A milk cow was a family necessity back in the day. Here are three little stories featuring a milk cow.

One of my great-grandmothers grew up in the late 1800's in a hilly wooded area of southeast Missouri. The nearest neighbor with children her age lived over the hill. When she was a young girl the livestock ranged freely. In the mornings, after milking the cow, her father turned it out to graze on whatever it could find to eat. In the late afternoon it moseyed back to the barn because it wanted to be milked again. Other families' livestock often mixed with theirs. She and her girlfriend over the hill would leave notes to one another tied to the cow's horns. Telephone. Telegraph. Tell-a-cow.

There was nothing great about the Great Depression. Just ask anyone who lived through it. My mother's uncle tells about his widowed mother raising six kids during the Depression. Everyone had a few chickens and grew large gardens to survive. In their small town, only one family remained who maintained a milk cow. Much like the above scenario, the cow was milked in the morning then released to graze at the edge of town. On the west side of this little burg was a deep gully. In the afternoon it was the prefect spot to take a pail and lead the cow out of sight to be milked. My great-uncle said half the town stole milk from that cow, but not so much that she wouldn't give any milk at all when she went back to the owner's barn for the evening milking.

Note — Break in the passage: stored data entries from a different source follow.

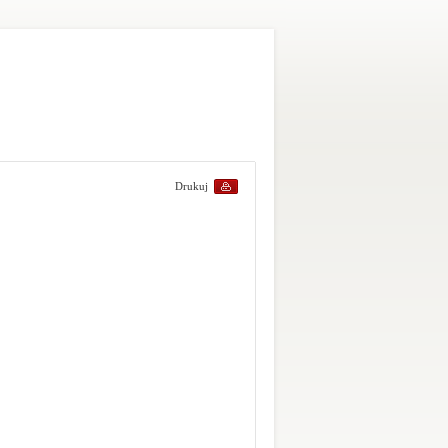
Drukuj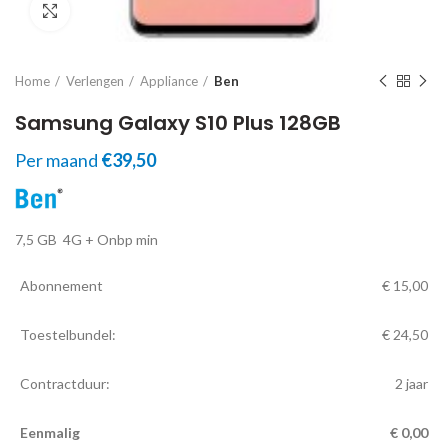
Click to enlarge
Home
Verlengen
Appliance
Ben
Samsung Galaxy S10 Plus 128GB
Per maand
€
39,50
7,5 GB
4G
+ Onbp min
Abonnement
€
15,00
Toestelbundel:
€
24,50
Contractduur:
2 jaar
Eenmalig
€
0,00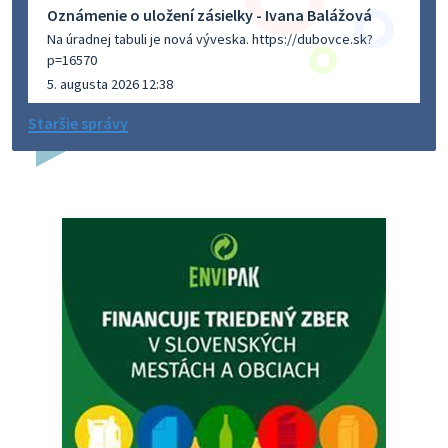
Oznámenie o uložení zásielky - Ivana Balážová
Na úradnej tabuli je nová výveska. https://dubovce.sk?
p=16570
5. augusta 2026 12:38
Staršie správy
Dovolenka - MUDr. Marián Sivoň
Ambulancia pre dospelých - MUDr. Marián Sivoň
Popudinské Močidľany oznamuje, že od 19.8 - 28.8.2026
budeZATVORENÁ z dôvodu čerpania dovolenky. Akútne
prípady bude riešiť MUDr.Fisch…
5. augusta 2026 12:35
Zajtrajší zvoz odpadu
Vážený občan, zajtra 5. 8. sa bude zvážať komunálny odpad.
4. augusta 2026 15:30
Dnešný zvoz odpadu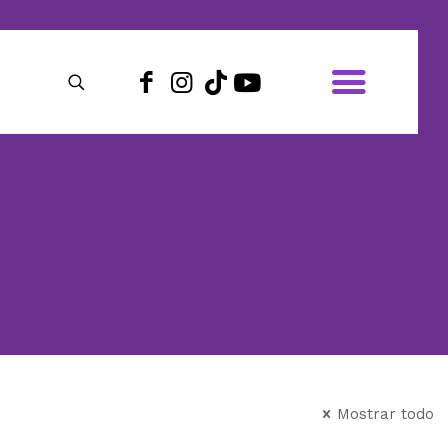
Mostrar todo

I once interviewed an elderly lady whose family homesteaded near me. She and her brothers were mere youngsters when the family pulled up stakes back east and trekked to central Kansas in the early 1880's. By that time the buffalo herds had been wiped out and the wind-swept prairie was littered with their bones. One of the jobs given to the children was to collect the sun-bleached bones and pile them in the buckboard wagon. When the wagon was full, her father would make the two day round trip to the nearest railhead at Larned to sell them. From there they were loaded on rail cars and shipped to eastern states to be ground into fertilizer. 
While father was away, the bored, or perhaps liberated, children devised their own entertainment. Finding an unused board, the boys thought it was about the right size to slide around on if only they had some way to pull it. Using their imagination and the few resources available, they tied a length of wire around the middle of the board and the other end to the cow's tail. One must assume they made certain the wire was long enough to keep the cow from kicking them in the head.
After solemnly promising her brothers she wouldn't tell their father, or mother, the fun commenced. She said they were having a pretty good time taking turns sitting on the board, taking a cow-powered ride around the farmstead. Until...  The front of the board snagged on something in the ground. Her brother rolled off at the sudden stop but was unharmed. However...  The sudden stop produced an opposite and equal reaction when their milk cow kept going. The end of her tail was jerked off.
No amount of threats or coercion could keep this disaster hidden from their father. The punishment? Follow the cow around all summer and keep the flies away.


Monday, April 22, 2019

Nothing ever happens at my house.


I've lived in the same sparsely populated rural neighborhood for over 40 years. Depending on whether you go up the road or down the road, it is five miles to the next farmhouse. Neither of those two families have any reason to drive past my house. About the only people besides the mail lady who use our road are other farmers checking on a field in the vicinity. I see as many tractors as I do pickup trucks. An abandoned farmstead lies approximately one and a half miles southeast from my house as the crow flies. The owners moved away about 20 years ago. It is surrounded by trees and apparently very inviting to dopers who want to get out of the weather while they cook their meth.

The first time I heard that it had been raided (about eighteen years ago) was in the context of a local character who thought the Feds were after him for drinking and driving. When he saw a string of official looking cars bearing down on him, he had visions of being incarcerated for open container, driving under the influence, possibly expired tags and no drivers' license. He was just a good ol' boy taking a leisurely Sunday morning drive while he drank a six-pack of Bud. The guys in the white space suits (bio-hazard personal protective clothing) paid no attention as he threw his beer in the ditch and scrambled for some chewing gum to disguise his breath. 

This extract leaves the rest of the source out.